## WHAT THE TASK ASKS
Identify each line below that contains the word "proponer", and copy it out.

## EXERCISE DATA
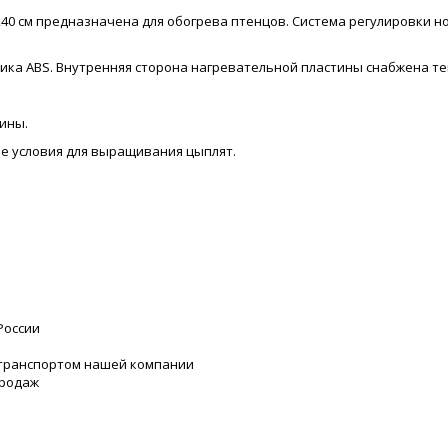
0 см предназначена для обогрева птенцов. Система регулировки но
ика ABS. Внутренняя сторона нагревательной пластины снабжена т
ины.
е условия для выращивания цыплят.
России
 транспортом нашей компании
продаж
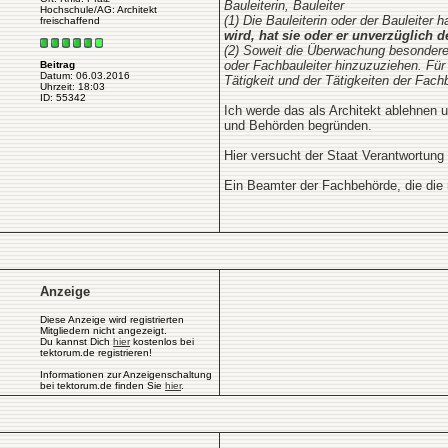
Bauleiterin, Bauleiter
Hochschule/AG: Architekt
(1) Die Bauleiterin oder der Bauleite
freischaffend
wird, hat sie oder er unverzüglich 
(2) Soweit die Überwachung besondere 
oder Fachbauleiter hinzuzuziehen. Für 
Beitrag
Datum: 06.03.2016
Tätigkeit und der Tätigkeiten der Fach
Uhrzeit: 18:03
ID: 55342
Ich werde das als Architekt ablehnen 
und Behörden begründen.
Hier versucht der Staat Verantwortung
Ein Beamter der Fachbehörde, die die 
Anzeige
Diese Anzeige wird registrierten
Mitgliedern nicht angezeigt.
Du kannst Dich
hier
kostenlos bei
tektorum.de registrieren!
Informationen zur Anzeigenschaltung
bei tektorum.de finden Sie
hier
.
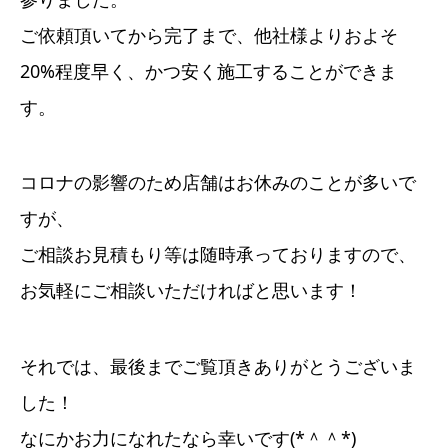
ご依頼頂いてから完了まで、他社様よりおよそ
20%程度早く、かつ安く施工することができま
す。
コロナの影響のため店舗はお休みのことが多いで
すが、
ご相談お見積もり等は随時承っておりますので、
お気軽にご相談いただければと思います！
それでは、最後までご覧頂きありがとうございま
した！
なにかお力になれたなら幸いです(*＾＾*)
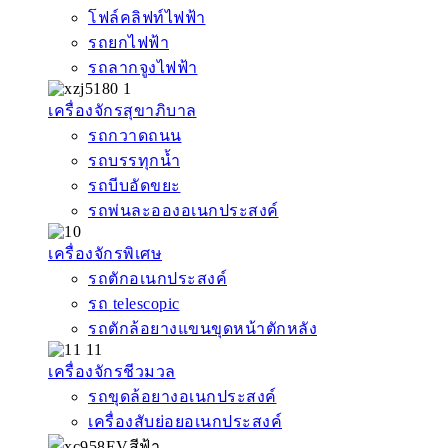
โฟล์คลิฟท์ไฟฟ้า
รถยกไฟฟ้า
รถลากจูงไฟฟ้า
เครื่องจักรสุขาภิบาล
รถกวาดถนน
รถบรรทุกน้ำ
รถบีบอัดขยะ
รถพ่นละอองอเนกประสงค์
เครื่องจักรพิเศษ
รถตักอเนกประสงค์
รถ telescopic
รถตักล้อยางแขนขุดหน้าตักหลัง
เครื่องจักรชีวมวล
รถขุดล้อยางอเนกประสงค์
เครื่องสับย่อยอเนกประสงค์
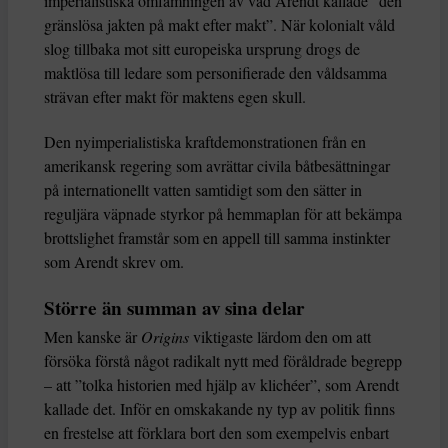
imperialistiska omfamningen av vad Arendt kallade ”den
gränslösa jakten på makt efter makt”. När kolonialt våld
slog tillbaka mot sitt europeiska ursprung drogs de
maktlösa till ledare som personifierade den våldsamma
strävan efter makt för maktens egen skull.
Den nyimperialistiska kraftdemonstrationen från en
amerikansk regering som avrättar civila båtbesättningar
på internationellt vatten samtidigt som den sätter in
reguljära väpnade styrkor på hemmaplan för att bekämpa
brottslighet framstår som en appell till samma instinkter
som Arendt skrev om.
Större än summan av sina delar
Men kanske är
Origins
viktigaste lärdom den om att
försöka förstå något radikalt nytt med föråldrade begrepp
– att ”tolka historien med hjälp av klichéer”, som Arendt
kallade det. Inför en omskakande ny typ av politik finns
en frestelse att förklara bort den som exempelvis enbart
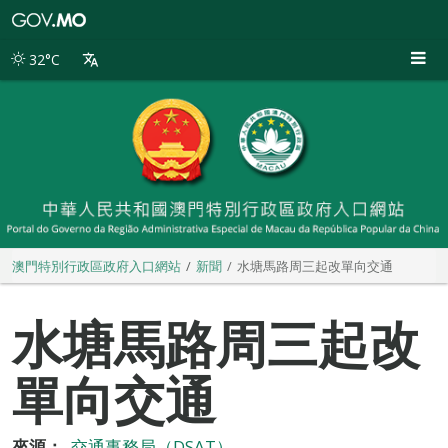
澳
門
特
32°C
別
行
政
區
政
府
入
口
網
站
澳門特別行政區政府入口網站
新聞
水塘馬路周三起改單向交通
水塘馬路周三起改
單向交通
來源：
交通事務局（DSAT）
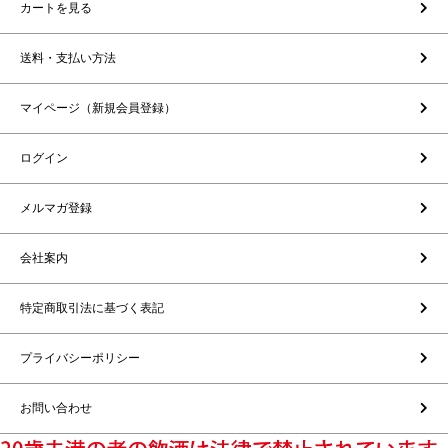
カートを見る
送料・支払い方法
マイページ（新規会員登録）
ログイン
メルマガ登録
会社案内
特定商取引法に基づく表記
プライバシーポリシー
お問い合わせ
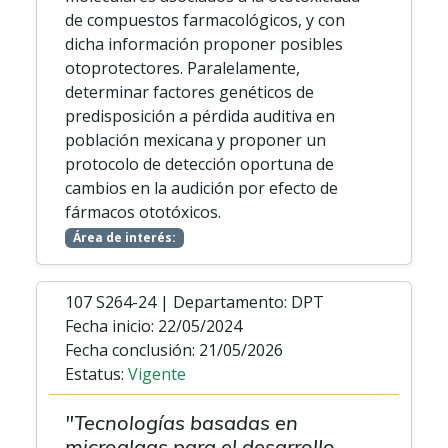
de compuestos farmacológicos, y con
dicha información proponer posibles
otoprotectores. Paralelamente,
determinar factores genéticos de
predisposición a pérdida auditiva en
población mexicana y proponer un
protocolo de detección oportuna de
cambios en la audición por efecto de
fármacos ototóxicos.
Área de interés:
107 S264-24 | Departamento: DPT
Fecha inicio: 22/05/2024
Fecha conclusión: 21/05/2026
Estatus:
Vigente
"Tecnologías basadas en
microalgas para el desarrollo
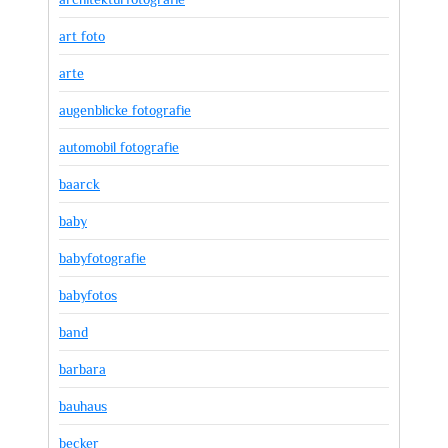
art foto
arte
augenblicke fotografie
automobil fotografie
baarck
baby
babyfotografie
babyfotos
band
barbara
bauhaus
becker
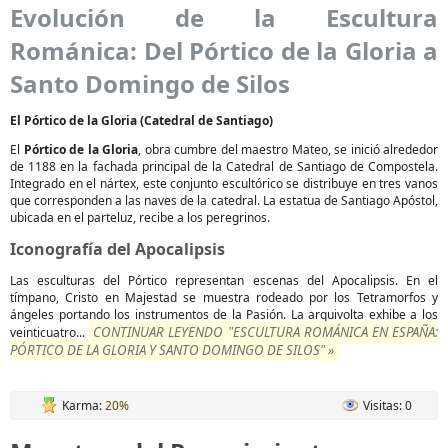
Evolución de la Escultura
Románica: Del Pórtico de la Gloria a
Santo Domingo de Silos
El Pórtico de la Gloria (Catedral de Santiago)
El
Pórtico de la Gloria
, obra cumbre del maestro Mateo, se inició alrededor
de 1188 en la fachada principal de la Catedral de Santiago de Compostela.
Integrado en el nártex, este conjunto escultórico se distribuye en tres vanos
que corresponden a las naves de la catedral. La estatua de Santiago Apóstol,
ubicada en el parteluz, recibe a los peregrinos.
Iconografía del Apocalipsis
Las esculturas del Pórtico representan escenas del Apocalipsis. En el
tímpano, Cristo en Majestad se muestra rodeado por los Tetramorfos y
ángeles portando los instrumentos de la Pasión. La arquivolta exhibe a los
CONTINUAR LEYENDO "ESCULTURA ROMÁNICA EN ESPAÑA:
veinticuatro...
PÓRTICO DE LA GLORIA Y SANTO DOMINGO DE SILOS" »
Karma:
20%
Visitas: 0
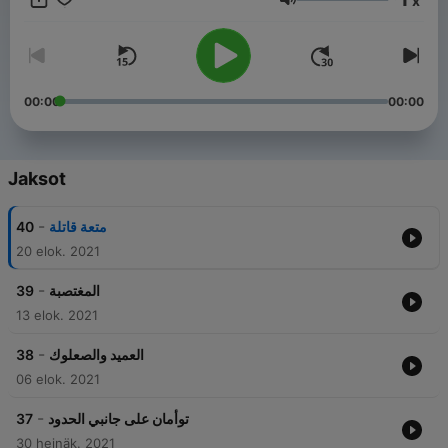
x
Äänenvoimakkuus
00:00
00:00
Jaksot
-
40
متعة قاتلة
20 elok. 2021
-
39
المغتصبة
13 elok. 2021
-
38
العميد والصعلوك
06 elok. 2021
-
37
توأمان على جانبي الحدود
30 heinäk. 2021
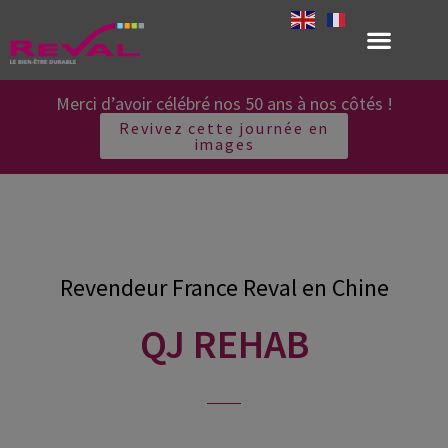
Merci d’avoir célébré nos 50 ans à nos côtés !
Revivez cette journée en
images
Revendeur France Reval en Chine
QJ REHAB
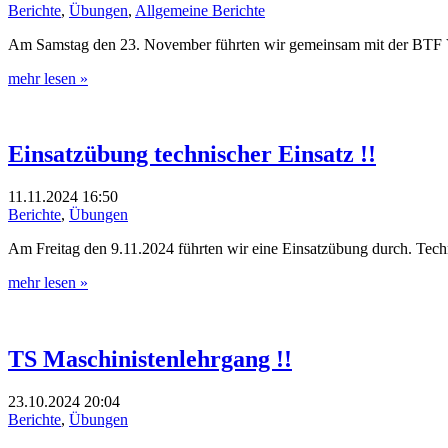
Berichte
,
Übungen
,
Allgemeine Berichte
Am Samstag den 23. November führten wir gemeinsam mit der BTF 
mehr lesen »
Einsatzübung technischer Einsatz !!
11.11.2024
16:50
Berichte
,
Übungen
Am Freitag den 9.11.2024 führten wir eine Einsatzübung durch. Tech
mehr lesen »
TS Maschinistenlehrgang !!
23.10.2024
20:04
Berichte
,
Übungen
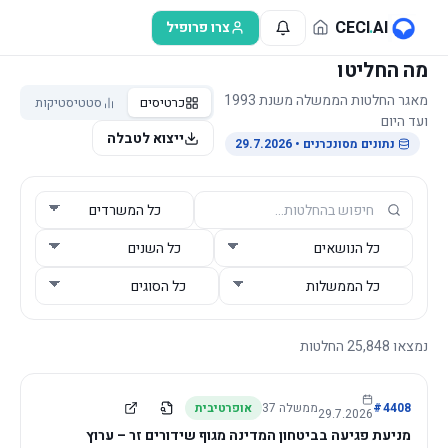
לג לתוכן הראשי
CECI
.
AI
צרו פרופיל
מה החליטו
מאגר החלטות הממשלה משנת 1993
כרטיסים
סטטיסטיקות
ועד היום
ייצוא לטבלה
נתונים מסונכרנים
• 29.7.2026
נמצאו
25,848
החלטות
4408
#
ממשלה
37
אופרטיבית
29.7.2026
מניעת פגיעה בביטחון המדינה מגוף שידורים זר – ערוץ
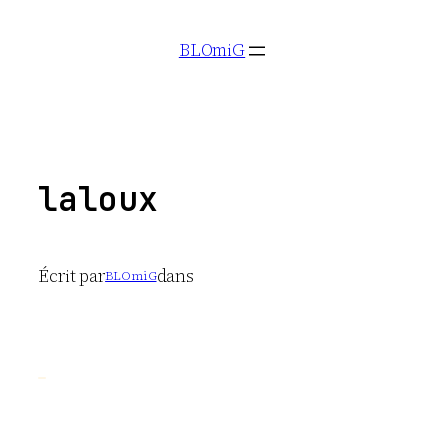
Aller
BLOmiG
au
contenu
laloux
Écrit par
dans
BLOmiG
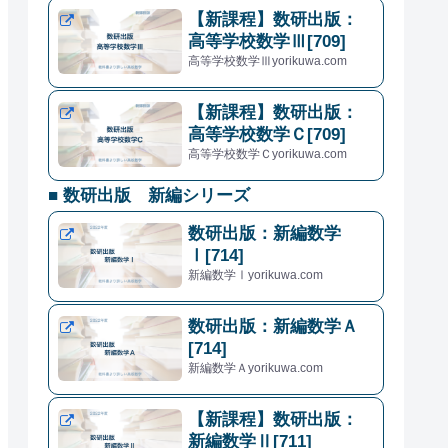
【新課程】数研出版：
高等学校数学Ⅲ[709]
高等学校数学Ⅲyorikuwa.com
【新課程】数研出版：
高等学校数学Ｃ[709]
高等学校数学Ｃyorikuwa.com
■ 数研出版 新編シリーズ
数研出版：新編数学
Ⅰ[714]
新編数学Ⅰyorikuwa.com
数研出版：新編数学Ａ
[714]
新編数学Ａyorikuwa.com
【新課程】数研出版：
新編数学Ⅱ[711]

## EXERCISE OUTPUT
dicha información proponer posibles
población mexicana y proponer un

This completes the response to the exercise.